Software and People

Like many other Wiki operators, I'm having a problem with "wiki spam" - wildly off-topic entries posted solely in the hope of distorting search engine link counts or attracting gullible customers. As the author of a Wiki implementation, I'm also concerned with how we can change the Wiki software to reduce or eliminate this problem.

Three types of solution spring immediately to mind, and I'd be interested to hear of any other suggestions, and also of people's opinions on which (if any) of these options they prefer. The next release of Friki will definately have some form of anti-spam measures, but I would really like to make sure I'm taking the right approach.

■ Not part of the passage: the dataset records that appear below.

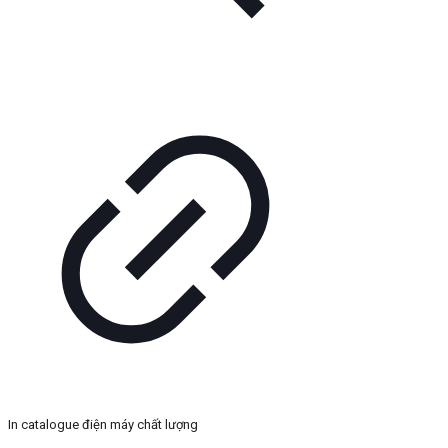
In catalogue điện máy chất lượng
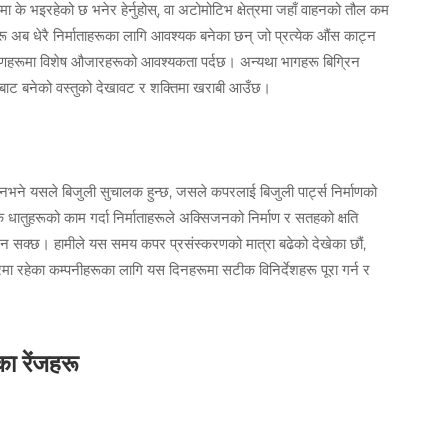
मा के भइरहेको छ भनेर हेर्नुहोस्, वा अटोमोटिभ क्षेत्रमा जहाँ वाहनको तौल कम
ू अब धेरै निर्माताहरूका लागि आवश्यक बनेका छन् जो प्रत्येक औंस काट्न
रणहरूमा विशेष औजारहरूको आवश्यकता पर्दछ। अन्यथा भागहरू बिग्रिन
यसबाट बनेको वस्तुको देखावट र शक्तिमा खराबी आउँछ।
नभने यसले बिजुली सुचालक हुन्छ, जसले कपरलाई बिजुली पार्ट्स निर्माणको
ातुहरूको काम गर्दा निर्माताहरूले अक्सिजनको निर्माण र सतहको क्षति
उन सक्छ। हामीले यस समय कपर प्रसंस्करणको मात्रा बढेको देखेका छौं,
ेत्रमा रहेका कम्पनीहरूका लागि यस दिनहरूमा सटीक विनिर्देशहरू पूरा गर्न र
ा रेंजहरू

My possible solution types so far are:

  • Authentication Things such as requiring a login, or a confirmation email before accepting an edit.
  • Filtering by originator Things such as a "blacklist" or whitelist of IP addresses.
  • Filtering by content Things such as banning posts containing certain URL patterns or phrases.

Suggestions? Opinions?


My two cents worth: Of the three suggestions I believe Authentication to be the best alternative. That technology is already available. It may annoy new users who do not understand the rationale, however, I believe it to be the wave of the future to prevent automated bots and rabid cut-and-pasters from destroying wikis. Blacklists and content filtering are too much like 'cold war' solutions...you create a system to block content followed by more sophisticated programming by spammers...and the cycle repeats ad nauseum. It is a sad day to think that we're even having this discussion. IMHO
I think blacklists are the way to go. I'd like to see blacklists shared among wiki's and blogs to get to the bottom of which machines are generating all of the programmatic spam.
You can significantly reduce weblog and wiki spam by simply using a non-standard URL for the posting operation. The spammers' scripts aren't very bright; they usually just post to the "installation standard" URL.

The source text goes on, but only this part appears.